Saturday, November 19, 2005

strings of life...

u sat there playing your guitar...lost to everything around you...completely immersed in you own thoughts...your own music...you sat there playing your guitar next to the water cooler...and i saw you for the first time...a guy who thinks he is a world in his own...who thinks people aren't worth being noticed or appreciated...i hated you!...we met again soon and i realised that i had been right the first time about you...not a hint of smile on your face...just an expression of complete aloofness...you were everything i wasn't...calm, composed,dedicated...not caring a shit for what people thought about you...i envied you...then we became friends...we sat together at the water cooler...you playing your guitar...completely immersed in your own thoughts...your own music...i saw you...a guy who knows how to feel for others...who shows his concern for them by making them smile through his music...i respected you...i admitted to myself that i had not been right about you...life took a turn and we came closer...we sat together...you teaching me how to play the gitar...i saw you...a guy who meant the world to me...someone who cared for me more than i thought was possible...i loved you...and NOW...we sit together at the water cooler talkin about anything under the sun...your guitar lying next to you...i look at you and thank god for giving you to me...a guy i love and care for...life is going beautifully thanx to you...and i wish it stays that way forever...me...you...and...your guitar!

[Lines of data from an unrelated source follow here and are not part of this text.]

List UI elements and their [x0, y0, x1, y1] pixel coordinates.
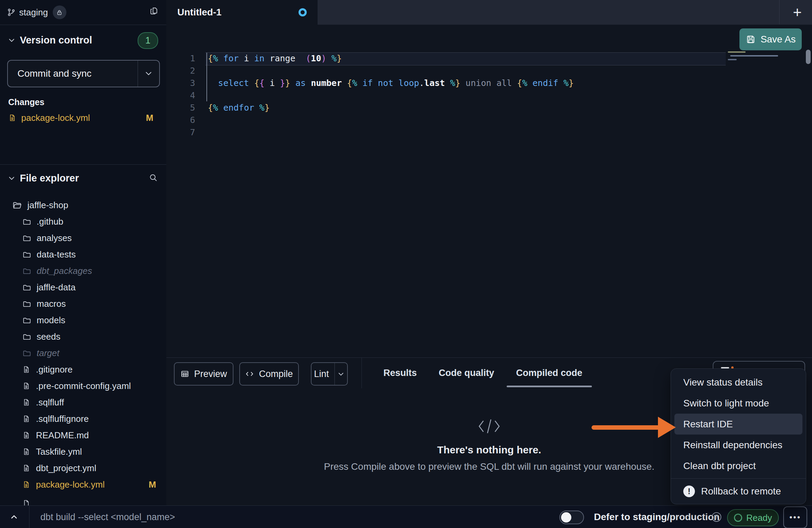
file-row-macros[interactable]: macros [0, 296, 166, 312]
menu-item-reinstall-dependencies[interactable]: Reinstall dependencies [674, 435, 802, 455]
preview-button[interactable]: Preview [174, 362, 233, 386]
file-row-data-tests[interactable]: data-tests [0, 246, 166, 263]
file-row-models[interactable]: models [0, 312, 166, 328]
save-as-button[interactable]: Save As [739, 28, 802, 50]
code-editor[interactable]: 1{% for i in range (10) %}23 select {{ i… [166, 25, 812, 357]
command-input[interactable]: dbt build --select <model_name> [40, 506, 383, 528]
folder-icon [22, 316, 31, 325]
folder-icon [22, 299, 31, 308]
file-row-seeds[interactable]: seeds [0, 328, 166, 345]
file-row-jaffle-data[interactable]: jaffle-data [0, 279, 166, 296]
modified-marker: M [146, 113, 153, 123]
file-label: macros [37, 299, 66, 309]
minimap[interactable] [728, 51, 779, 63]
menu-item-rollback-to-remote[interactable]: !Rollback to remote [674, 481, 802, 502]
folder-icon [22, 250, 31, 259]
code-line-2: 2 [166, 65, 812, 77]
search-files-button[interactable] [149, 173, 158, 183]
menu-item-label: View status details [683, 377, 762, 388]
new-tab-button[interactable]: + [783, 0, 812, 24]
folder-icon [22, 283, 31, 292]
file-row--pre-commit-config-yaml[interactable]: .pre-commit-config.yaml [0, 378, 166, 394]
preview-label: Preview [194, 369, 227, 379]
chevron-down-icon[interactable] [144, 69, 153, 78]
dbt-ide-window: staging [0, 0, 812, 528]
menu-item-view-status-details[interactable]: View status details [674, 372, 802, 393]
file-row--github[interactable]: .github [0, 213, 166, 230]
line-content: select {{ i }} as number {% if not loop.… [208, 77, 574, 89]
file-row-readme-md[interactable]: README.md [0, 427, 166, 443]
command-bar: dbt build --select <model_name> Defer to… [0, 505, 812, 528]
menu-item-switch-to-light-mode[interactable]: Switch to light mode [674, 393, 802, 414]
more-options-button[interactable]: ••• [783, 506, 807, 528]
save-icon [746, 34, 756, 45]
file-row-dbt-project-yml[interactable]: dbt_project.yml [0, 460, 166, 476]
file-label: jaffle-shop [27, 200, 68, 211]
menu-item-label: Reinstall dependencies [683, 440, 783, 451]
line-number: 3 [166, 77, 195, 89]
tab-results[interactable]: Results [383, 368, 417, 378]
file-label: dbt_project.yml [36, 463, 96, 474]
file-label: seeds [37, 331, 60, 342]
commit-and-sync-button[interactable]: Commit and sync [7, 60, 160, 87]
commit-button-label: Commit and sync [17, 68, 91, 79]
file-row--sqlfluff[interactable]: .sqlfluff [0, 394, 166, 411]
exclamation-icon: ! [683, 486, 695, 497]
line-content: {% for i in range (10) %} [208, 52, 342, 65]
defer-toggle[interactable] [559, 511, 584, 524]
file-row--sqlfluffignore[interactable]: .sqlfluffignore [0, 411, 166, 427]
file-row-package-lock-yml[interactable]: package-lock.ymlM [0, 476, 166, 493]
help-icon[interactable]: ? [712, 512, 721, 522]
lint-button[interactable]: Lint [311, 362, 348, 386]
tab-compiled-code[interactable]: Compiled code [516, 368, 583, 378]
minimap-line [728, 51, 746, 53]
chevron-down-icon[interactable] [337, 370, 345, 378]
line-number: 6 [166, 114, 195, 126]
chevron-down-icon [8, 174, 16, 182]
file-icon [22, 365, 30, 374]
version-control-title: Version control [20, 35, 92, 46]
file-row-taskfile-yml[interactable]: Taskfile.yml [0, 443, 166, 460]
commandbar-divider [29, 506, 29, 528]
changed-file-row[interactable]: package-lock.yml M [8, 111, 158, 125]
file-row--gitignore[interactable]: .gitignore [0, 361, 166, 378]
file-explorer-header[interactable]: File explorer [0, 170, 166, 186]
code-line-4: 4 [166, 89, 812, 102]
tab-code-quality[interactable]: Code quality [439, 368, 494, 378]
branch-readonly-chip [53, 5, 66, 19]
status-label: Ready [746, 513, 772, 523]
file-explorer-title: File explorer [20, 173, 79, 184]
branch-selector[interactable]: staging [7, 5, 66, 19]
file-row-target[interactable]: target [0, 345, 166, 361]
file-label: .sqlfluffignore [36, 414, 89, 424]
code-lines: 1{% for i in range (10) %}23 select {{ i… [166, 52, 812, 139]
file-row-jaffle-shop[interactable]: jaffle-shop [0, 197, 166, 213]
ide-status-badge[interactable]: Ready [727, 509, 779, 526]
file-row-dbt-packages[interactable]: dbt_packages [0, 263, 166, 279]
status-ring-icon [734, 514, 742, 522]
menu-item-label: Clean dbt project [683, 461, 756, 472]
version-control-header[interactable]: Version control 1 [0, 32, 166, 48]
compile-button[interactable]: Compile [239, 362, 299, 386]
code-line-7: 7 [166, 126, 812, 139]
copy-branch-button[interactable] [149, 6, 159, 16]
tab-untitled-1[interactable]: Untitled-1 [166, 0, 318, 25]
file-row-analyses[interactable]: analyses [0, 230, 166, 246]
file-icon [8, 113, 16, 122]
arrow-tail [592, 425, 660, 430]
editor-scrollbar-thumb[interactable] [806, 50, 811, 64]
menu-divider [671, 478, 806, 479]
menu-item-restart-ide[interactable]: Restart IDE [674, 414, 802, 435]
file-icon [22, 431, 30, 440]
expand-command-bar-button[interactable] [9, 512, 19, 522]
unsaved-indicator-icon [299, 8, 307, 16]
folder-open-icon [12, 200, 22, 210]
line-number: 7 [166, 126, 195, 139]
menu-item-clean-dbt-project[interactable]: Clean dbt project [674, 455, 802, 476]
lint-label: Lint [314, 369, 329, 379]
changes-heading: Changes [8, 97, 45, 107]
file-label: models [37, 315, 65, 326]
file-label: data-tests [37, 249, 76, 260]
git-branch-icon [7, 8, 16, 17]
code-line-6: 6 [166, 114, 812, 126]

Tuesday, November 15, 2005

i saw her...

today i saw a picture in my newspaper...a middle aged widow... a woman who had seen her husband die right before her eyes in the middle of a hotel room filled with little children and women...she looked strangly disturbed...she looked pale and sick...someone in dire need of a good meal and a peaceful sleep...her face leapt out at me from the pages of the paper...i felt an instant pang of sympathy towards her...i read the caption below...she was one of the suicide bombers of jordan...her husband had been one too...he died but she didn't...i tried to work up anger against that sagging face, stricken with a haunting look of a desperate longing...i closed the paper realising with a mild shock that all i felt was pity...an accute sense of pity!